Reputation: 11
I want to approximate cos(x) from 0 to pi/4 using a quadratic polynomial.
I believe I could train a perceptron using (say 1000) points in my range, with training inputs (x^2, x, 1) and with training outputs sigmoid(cos(x)). Then, the resulting weights of the neuron would be the coefficients of the polynomial (namely w1x^2 + w2x + w3)
Here is my attempt (but it is not converging)
import numpy
import matplotlib.pyplot as plt
import random
import math
#Generate random points in range
R = [random.uniform(0, math.pi/4) for i in range(1000)]
def sigmoid(x):
return 1.0/(1.0 + numpy.exp(-x))
def sigmoid_prime(x):
return sigmoid(x)*(1 - sigmoid(x))
#Generate training inputs
training_inputs = numpy.ones((len(R), 3))
for index, x in enumerate(R):
training_inputs[index, 0] = x**2
training_inputs[index, 1] = x
#Generate training outputs
training_outputs = numpy.array([sigmoid(math.cos(i)) for i in R]).reshape(len(R), 1)
#Arbitrary weights
weights = numpy.ones((3, 1))
#Neural Network
def train_nn(training_inputs, training_outputs, initial_weights, niter, errors_data):
w = initial_weights
for ii in range(niter):
#forward propagation
outputs = sigmoid(numpy.dot(training_inputs, w))
#backward propagation
errors = training_outputs - outputs
deltaw = errors*sigmoid_prime(outputs)
deltaw = numpy.dot(training_inputs.T, deltaw)
w += deltaw
#save errors
errors_data[ii] = errors.reshape(len(R),)
return outputs, w
NITER = 5000
errors = numpy.zeros((NITER, len(R)))
outputs, weights = train_nn(training_inputs, training_outputs, weights, NITER, errors)
#coefficients
print(weights)
Upvotes: 1
Views: 77
Reputation: 1419
It seems you have missed to put some learning rate, which means in your case it is 1. This is too high. When the learning rate is set too high, the optimization algorithm (gradient descent in your case) can diverge, overshoot the minimum or oscillate around.
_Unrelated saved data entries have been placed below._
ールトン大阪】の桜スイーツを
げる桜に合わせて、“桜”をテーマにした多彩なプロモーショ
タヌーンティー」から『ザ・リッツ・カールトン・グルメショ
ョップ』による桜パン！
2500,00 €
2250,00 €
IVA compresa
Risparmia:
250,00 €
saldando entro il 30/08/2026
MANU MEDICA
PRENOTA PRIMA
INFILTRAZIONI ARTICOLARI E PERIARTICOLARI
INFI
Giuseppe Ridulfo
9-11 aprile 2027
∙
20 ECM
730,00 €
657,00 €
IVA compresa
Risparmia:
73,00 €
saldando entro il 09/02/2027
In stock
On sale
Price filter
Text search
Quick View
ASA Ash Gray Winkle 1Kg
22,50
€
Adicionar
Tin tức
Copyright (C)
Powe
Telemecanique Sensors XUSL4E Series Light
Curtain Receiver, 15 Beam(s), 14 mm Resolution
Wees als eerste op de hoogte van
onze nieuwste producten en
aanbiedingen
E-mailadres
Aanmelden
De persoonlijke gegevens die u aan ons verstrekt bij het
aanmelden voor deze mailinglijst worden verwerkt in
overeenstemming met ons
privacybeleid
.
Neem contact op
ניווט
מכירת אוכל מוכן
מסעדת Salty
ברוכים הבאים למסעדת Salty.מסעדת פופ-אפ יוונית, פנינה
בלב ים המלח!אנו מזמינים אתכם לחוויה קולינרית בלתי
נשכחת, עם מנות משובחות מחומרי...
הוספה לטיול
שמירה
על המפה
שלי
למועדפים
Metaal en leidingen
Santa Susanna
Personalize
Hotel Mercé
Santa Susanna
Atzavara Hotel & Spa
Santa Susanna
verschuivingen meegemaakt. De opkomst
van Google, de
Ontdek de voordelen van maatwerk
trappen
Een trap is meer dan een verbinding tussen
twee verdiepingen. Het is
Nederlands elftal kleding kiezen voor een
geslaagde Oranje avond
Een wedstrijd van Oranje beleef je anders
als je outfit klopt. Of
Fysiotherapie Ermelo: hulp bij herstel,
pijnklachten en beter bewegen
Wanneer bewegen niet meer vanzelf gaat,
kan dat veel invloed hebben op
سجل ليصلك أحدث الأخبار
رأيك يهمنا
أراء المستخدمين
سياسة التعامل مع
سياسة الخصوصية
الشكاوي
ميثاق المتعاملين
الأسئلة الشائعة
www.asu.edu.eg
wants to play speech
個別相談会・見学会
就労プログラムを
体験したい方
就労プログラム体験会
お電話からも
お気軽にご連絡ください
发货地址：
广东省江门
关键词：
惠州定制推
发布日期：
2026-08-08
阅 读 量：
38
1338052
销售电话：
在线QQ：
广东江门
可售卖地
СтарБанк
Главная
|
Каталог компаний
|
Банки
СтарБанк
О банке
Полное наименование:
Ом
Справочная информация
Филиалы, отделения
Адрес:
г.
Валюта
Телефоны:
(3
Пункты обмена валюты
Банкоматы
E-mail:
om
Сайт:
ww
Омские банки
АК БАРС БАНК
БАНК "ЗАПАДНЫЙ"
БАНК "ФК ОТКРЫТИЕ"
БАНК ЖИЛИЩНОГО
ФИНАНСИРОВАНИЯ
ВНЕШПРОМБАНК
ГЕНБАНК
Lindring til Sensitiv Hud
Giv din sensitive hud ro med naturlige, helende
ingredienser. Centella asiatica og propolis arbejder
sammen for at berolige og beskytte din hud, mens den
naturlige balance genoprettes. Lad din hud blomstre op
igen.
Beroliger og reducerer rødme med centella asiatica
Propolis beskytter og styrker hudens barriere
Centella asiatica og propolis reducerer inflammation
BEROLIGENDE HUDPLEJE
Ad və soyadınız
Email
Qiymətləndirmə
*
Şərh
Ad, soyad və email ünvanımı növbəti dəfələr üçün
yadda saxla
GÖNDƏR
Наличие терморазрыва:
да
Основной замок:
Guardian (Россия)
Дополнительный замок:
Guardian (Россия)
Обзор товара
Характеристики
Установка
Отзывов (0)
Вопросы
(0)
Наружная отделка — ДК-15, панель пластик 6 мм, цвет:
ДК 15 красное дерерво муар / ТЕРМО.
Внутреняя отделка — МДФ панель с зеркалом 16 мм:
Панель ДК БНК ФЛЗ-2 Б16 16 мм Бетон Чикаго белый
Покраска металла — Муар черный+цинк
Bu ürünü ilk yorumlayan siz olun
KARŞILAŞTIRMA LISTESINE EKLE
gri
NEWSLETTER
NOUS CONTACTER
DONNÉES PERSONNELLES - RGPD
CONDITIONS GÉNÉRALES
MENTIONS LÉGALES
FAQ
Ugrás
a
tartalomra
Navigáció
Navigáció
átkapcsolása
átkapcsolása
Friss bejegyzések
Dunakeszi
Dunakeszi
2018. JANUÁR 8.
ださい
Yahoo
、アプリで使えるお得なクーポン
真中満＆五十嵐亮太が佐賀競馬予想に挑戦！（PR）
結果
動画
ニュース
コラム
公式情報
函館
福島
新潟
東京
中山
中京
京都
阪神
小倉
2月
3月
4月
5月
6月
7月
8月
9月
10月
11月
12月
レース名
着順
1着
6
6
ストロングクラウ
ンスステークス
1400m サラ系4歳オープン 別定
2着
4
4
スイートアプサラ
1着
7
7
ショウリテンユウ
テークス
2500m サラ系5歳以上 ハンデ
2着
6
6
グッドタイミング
So update your weights by some factor < 1, like this: w += 0.01*deltaw
# how intensive update the weights
learning_rate = 0.01
#Neural Network
def train_nn(training_inputs, training_outputs, initial_weights, niter, errors_data):
w = initial_weights
for ii in range(niter):
#forward propagation
outputs = sigmoid(numpy.dot(training_inputs, w))
#backward propagation
errors = training_outputs - outputs
deltaw = errors*sigmoid_prime(outputs)
deltaw = numpy.dot(training_inputs.T, deltaw)
w += learning_rate*deltaw # updated line
#save errors
errors_data[ii] = errors.reshape(len(R),)
return outputs, w
Recommendations:
Mathematically you should move to negative direction of your gradient, and not positive, but since one of the gradients is negative, so technically it is correct. It would be clearer to have correct mathematical formulations in each line, like this:
deltaw = -numpy.dot(training_inputs.T, deltaw)
w -= deltaw
If you, then want to extend this to cos(x) full range, i.e. to approximate from 0 to pi, than sigmoid activation function will not be enough, since it ranges form 0 to 1, but cos(x) from -1 to 1, so you may try hyperbolic tangent function instead.
The resulting weights will not be the same as 2nd degree of Taylor polynomial. You can not use them separately without sigmoid function (if it was your initial intent). Instead you can simply use linear regression with your polynomial feature.
Upvotes: 0